Correspondence to Kang-Hyun Jo.

Additional information

Recommended by Associate Editor Gon-Woo Kim under the direction of Editor Euntai Kim. This work was supported by the National Research Foundation of Korea (NRF) Grant funded by the Korean Government (MOE) (2013R1A1A2009984). Also, we would like to express our thanks to Ho Chi Minh City University of Technology and Education.

My-Ha Le received his B.E. and M.E. degrees from Department of Electrical and Electronic Engineering of Ho Chi Minh University of Technology, Viet Nam, in 2005 and 2008, respectively. Since 2007, he has been serving as a faculty member in Department of Electrical and Electronic Engineering, Ho Chi Minh City University of Technology and Education, Viet Nam. He received his Ph.D. degree from Electrical Engineering Department of University of Ulsan, Korea, in 2013. His research interests include 3D computer vision, pattern recognition, and vision based robotics.

Van-Dung Hoang received his bachelor of informatics from Hue University, Viet Nam in 2002, and master of computer sciences from Hanoi National University of Education, Vietnam in 2007. Since 2002, he has been serving as a lecturer in University of Quang Binh, Vietnam. He received Ph.D. degree from Electrical Engineering Department of University of Ulsan, Korea, in 2014. His research interests include pattern recognition, machine learning, computer vision, and vision based robotics.

Hoang-Hon Trinh was born in Dong Nai, Viet Nam, in 1973. He received his B.E. and M.E. degrees in Electrical-Electronic Engineering of Ho Chi Minh City University of Technology, Viet Nam, in 1997 and 2002 respectively. He received his Ph.D. degree from Electrical Engineering Department of University of Ulsan, Korea, in 2008. His research interests include computer vision, pattern recognition, understanding and reconstructing outdoor scenes, designing the outdoor mobile robot for civil and special applications.
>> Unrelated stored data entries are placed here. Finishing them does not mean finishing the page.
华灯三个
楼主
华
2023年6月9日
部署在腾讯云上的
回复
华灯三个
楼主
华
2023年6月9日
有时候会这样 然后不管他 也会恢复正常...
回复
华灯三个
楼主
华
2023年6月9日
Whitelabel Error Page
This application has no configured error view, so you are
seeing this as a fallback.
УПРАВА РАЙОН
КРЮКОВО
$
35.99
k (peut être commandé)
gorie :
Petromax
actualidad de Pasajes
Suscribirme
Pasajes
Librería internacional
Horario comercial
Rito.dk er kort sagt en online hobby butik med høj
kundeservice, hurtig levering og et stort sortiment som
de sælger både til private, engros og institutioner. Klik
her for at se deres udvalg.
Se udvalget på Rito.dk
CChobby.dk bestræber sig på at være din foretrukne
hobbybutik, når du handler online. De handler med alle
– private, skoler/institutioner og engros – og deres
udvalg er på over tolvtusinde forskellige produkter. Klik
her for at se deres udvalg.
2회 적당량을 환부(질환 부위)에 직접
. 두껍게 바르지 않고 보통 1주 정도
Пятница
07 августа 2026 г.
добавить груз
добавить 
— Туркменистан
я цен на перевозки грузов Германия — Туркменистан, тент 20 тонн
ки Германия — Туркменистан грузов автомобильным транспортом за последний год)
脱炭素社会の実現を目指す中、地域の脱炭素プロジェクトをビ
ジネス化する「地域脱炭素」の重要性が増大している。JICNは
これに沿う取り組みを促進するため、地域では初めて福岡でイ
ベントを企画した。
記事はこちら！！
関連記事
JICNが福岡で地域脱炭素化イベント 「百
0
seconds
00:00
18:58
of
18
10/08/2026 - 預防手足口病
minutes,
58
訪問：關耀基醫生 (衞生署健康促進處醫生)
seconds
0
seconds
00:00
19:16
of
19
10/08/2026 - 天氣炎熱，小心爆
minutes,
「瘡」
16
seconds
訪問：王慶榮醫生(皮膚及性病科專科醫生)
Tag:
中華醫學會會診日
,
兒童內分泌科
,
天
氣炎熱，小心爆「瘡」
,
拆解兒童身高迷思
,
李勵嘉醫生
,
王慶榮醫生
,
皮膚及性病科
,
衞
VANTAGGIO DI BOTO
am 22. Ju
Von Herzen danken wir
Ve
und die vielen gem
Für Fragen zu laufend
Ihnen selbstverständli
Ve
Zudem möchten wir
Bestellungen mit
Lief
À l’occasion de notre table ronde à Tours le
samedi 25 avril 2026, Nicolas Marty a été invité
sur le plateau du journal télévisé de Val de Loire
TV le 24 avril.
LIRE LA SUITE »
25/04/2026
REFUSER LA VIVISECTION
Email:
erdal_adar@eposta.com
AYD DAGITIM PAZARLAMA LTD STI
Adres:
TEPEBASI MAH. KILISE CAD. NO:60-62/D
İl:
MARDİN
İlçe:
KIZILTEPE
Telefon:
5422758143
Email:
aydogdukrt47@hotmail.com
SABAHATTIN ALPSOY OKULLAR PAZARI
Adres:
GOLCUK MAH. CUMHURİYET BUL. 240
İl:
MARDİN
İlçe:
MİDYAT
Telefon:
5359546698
Kang-Hyun Jo received his Ph.D. degree from Osaka University, Japan, in 1997. He joined the School of Electrical Eng., University of Ulsan right after having one year experience at ETRI as a post-doc research fellow. Dr. Jo has been active to serve for the societies for many years as directors of ICROS (Institute of Control, Robotics and Systems) and SICE (Society of Instrumentation and Control Engineers, Japan) as well as IEEE IES. He is currently contributing himself as an AE for a few journals, such as IJCAS (International Journal of Control, Automation and Systems), TCCI (Transactions on Computational Collective Intelligence) and IteN (IES Technical News, online publication of IEEE), TIE. He had involved in organizing many international conferences such as ICCAS, FCV, ICIC and IECON. He had visited for performing his research activity to Kyushu University, KIST and University of California Riverside. His research interest covers in a wide area where focuses on computer vision, robotics, and ambient intelligence.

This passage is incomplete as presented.